----- RECORD EXTRACTS
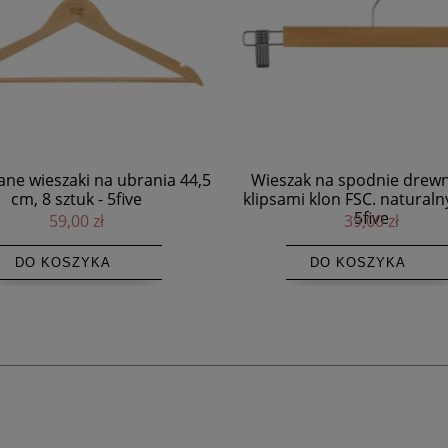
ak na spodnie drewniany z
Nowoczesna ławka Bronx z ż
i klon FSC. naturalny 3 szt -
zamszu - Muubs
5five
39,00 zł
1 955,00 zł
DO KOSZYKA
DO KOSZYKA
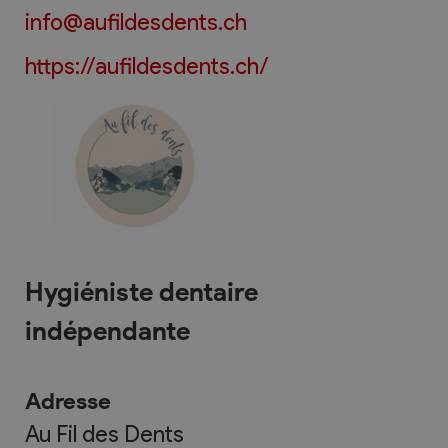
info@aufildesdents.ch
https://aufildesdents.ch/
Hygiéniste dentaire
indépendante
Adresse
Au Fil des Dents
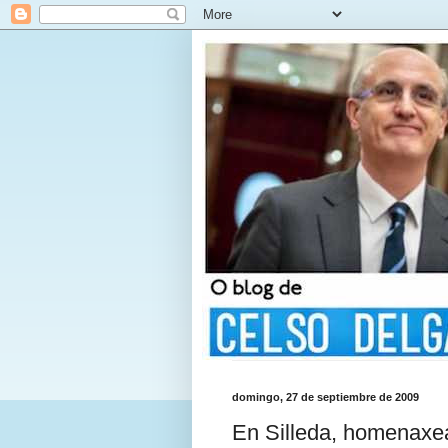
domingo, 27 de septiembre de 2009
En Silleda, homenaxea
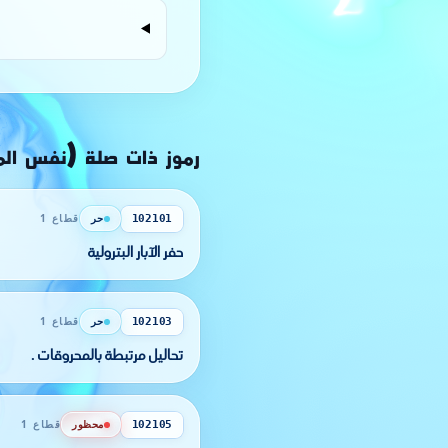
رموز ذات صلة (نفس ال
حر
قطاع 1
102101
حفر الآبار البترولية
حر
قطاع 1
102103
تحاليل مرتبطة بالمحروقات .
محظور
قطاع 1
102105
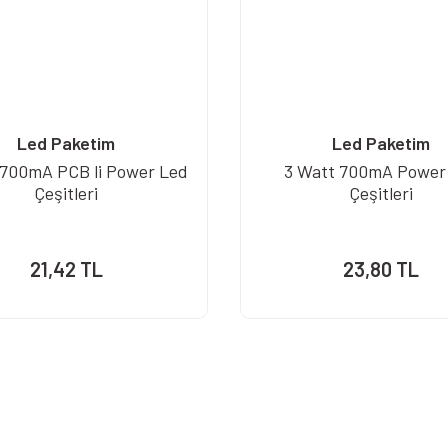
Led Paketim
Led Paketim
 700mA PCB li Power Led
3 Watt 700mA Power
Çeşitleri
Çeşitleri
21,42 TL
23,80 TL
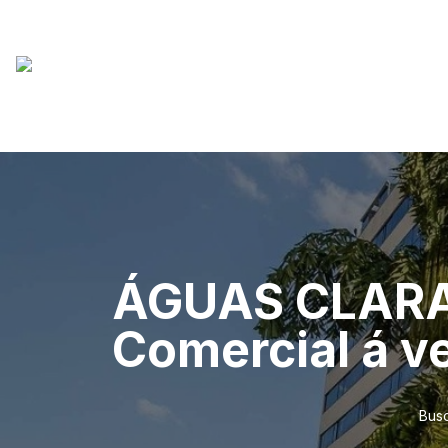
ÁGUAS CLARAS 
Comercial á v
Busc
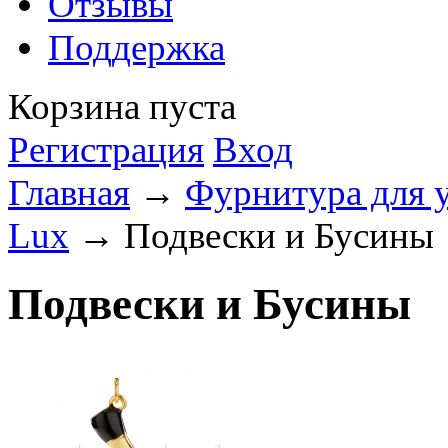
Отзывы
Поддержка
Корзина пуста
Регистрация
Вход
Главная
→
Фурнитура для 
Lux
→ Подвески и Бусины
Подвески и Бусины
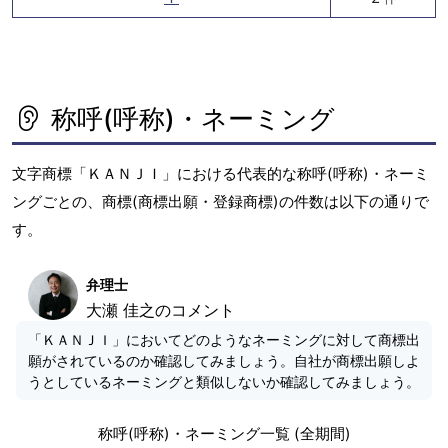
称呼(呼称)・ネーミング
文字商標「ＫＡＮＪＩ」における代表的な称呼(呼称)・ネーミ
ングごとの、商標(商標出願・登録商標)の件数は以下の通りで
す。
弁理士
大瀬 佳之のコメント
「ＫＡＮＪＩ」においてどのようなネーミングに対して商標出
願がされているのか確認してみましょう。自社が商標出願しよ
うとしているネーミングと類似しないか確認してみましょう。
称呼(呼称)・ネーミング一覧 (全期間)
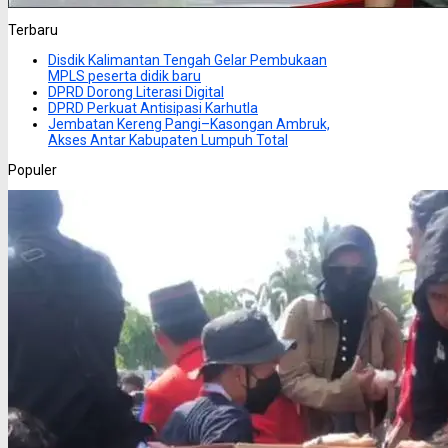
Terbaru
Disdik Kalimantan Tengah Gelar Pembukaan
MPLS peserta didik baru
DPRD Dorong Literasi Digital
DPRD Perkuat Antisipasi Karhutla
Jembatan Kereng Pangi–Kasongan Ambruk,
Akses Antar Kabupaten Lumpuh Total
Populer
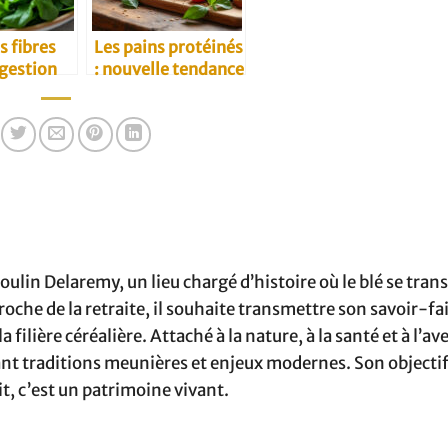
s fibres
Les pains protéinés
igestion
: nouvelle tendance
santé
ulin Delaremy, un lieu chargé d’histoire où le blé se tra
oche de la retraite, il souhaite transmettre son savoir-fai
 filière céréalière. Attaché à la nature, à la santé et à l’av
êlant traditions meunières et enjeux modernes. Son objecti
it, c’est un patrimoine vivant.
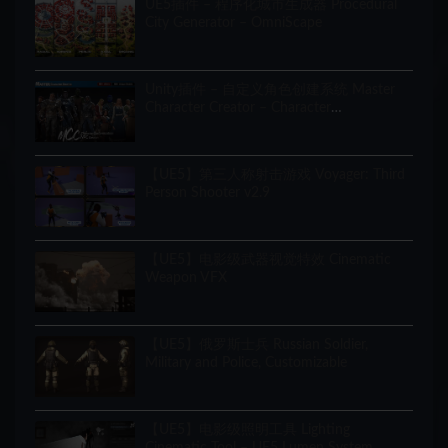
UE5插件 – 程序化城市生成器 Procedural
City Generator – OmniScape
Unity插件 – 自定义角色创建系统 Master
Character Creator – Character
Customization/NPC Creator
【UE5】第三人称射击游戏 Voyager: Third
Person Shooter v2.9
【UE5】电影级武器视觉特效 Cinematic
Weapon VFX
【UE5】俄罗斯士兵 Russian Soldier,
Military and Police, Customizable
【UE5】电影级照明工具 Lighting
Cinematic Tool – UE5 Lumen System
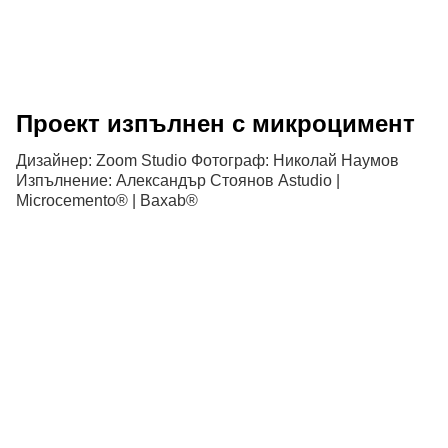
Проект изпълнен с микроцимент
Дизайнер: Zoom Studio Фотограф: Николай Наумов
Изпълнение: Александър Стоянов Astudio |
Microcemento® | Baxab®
----------
§ EXERCISE BRIEF
Each record above goes into the copy unchanged; the pictures do not.

§ RESPONSE TO THE EXERCISE
ak na spodnie drewniany z
Nowoczesna ławka Bronx z ż
i klon FSC. naturalny 3 szt -
zamszu - Muubs
5five
39,00 zł
1 955,00 zł
DO KOSZYKA
DO KOSZYKA
info@aufildesdents.ch
https://aufildesdents.ch/
Hygiéniste dentaire
indépendante
Adresse
Au Fil des Dents
domingo, 27 de septiembre de 2009
En Silleda, homenaxea
رموز ذات صلة (نفس ال
حر
قطاع 1
102101
حفر الآبار البترولية
حر
قطاع 1
102103
تحاليل مرتبطة بالمحروقات .
محظور
قطاع 1
102105
Led Paketim
Led Paketim
 700mA PCB li Power Led
3 Watt 700mA Power
Çeşitleri
Çeşitleri
21,42 TL
23,80 TL
ÁGUAS CLARAS 
Comercial á v
Busc
Отзывы
Поддержка
Корзина пуста
Регистрация
Вход
Главная
→
Фурнитура для 
Lux
→ Подвески и Бусины
Подвески и Бусины
称呼(呼称)・ネーミング
文字商標「ＫＡＮＪＩ」における代表的な称呼(呼称)・ネーミ
ングごとの、商標(商標出願・登録商標)の件数は以下の通りで
す。
弁理士
大瀬 佳之のコメント
「ＫＡＮＪＩ」においてどのようなネーミングに対して商標出
願がされているのか確認してみましょう。自社が商標出願しよ
うとしているネーミングと類似しないか確認してみましょう。
称呼(呼称)・ネーミング一覧 (全期間)
Terbaru
Disdik Kalimantan Tengah Gelar Pembukaan
MPLS peserta didik baru
DPRD Dorong Literasi Digital
DPRD Perkuat Antisipasi Karhutla
Jembatan Kereng Pangi–Kasongan Ambruk,
Akses Antar Kabupaten Lumpuh Total
Populer
s fibres
Les pains protéinés
igestion
: nouvelle tendance
santé
ulin Delaremy, un lieu chargé d’histoire où le blé se tra
oche de la retraite, il souhaite transmettre son savoir-fai
 filière céréalière. Attaché à la nature, à la santé et à l’av
êlant traditions meunières et enjeux modernes. Son objecti
it, c’est un patrimoine vivant.
UE5插件 – 程序化城市生成器 Procedural
City Generator – OmniScape
Unity插件 – 自定义角色创建系统 Master
Character Creator – Character
Customization/NPC Creator
【UE5】第三人称射击游戏 Voyager: Third
Person Shooter v2.9
【UE5】电影级武器视觉特效 Cinematic
Weapon VFX
【UE5】俄罗斯士兵 Russian Soldier,
Military and Police, Customizable
【UE5】电影级照明工具 Lighting
Cinematic Tool – UE5 Lumen System
Проект изпълнен с микроцимент
Дизайнер: Zoom Studio Фотограф: Николай Наумов
Изпълнение: Александър Стоянов Astudio |
Microcemento® | Baxab®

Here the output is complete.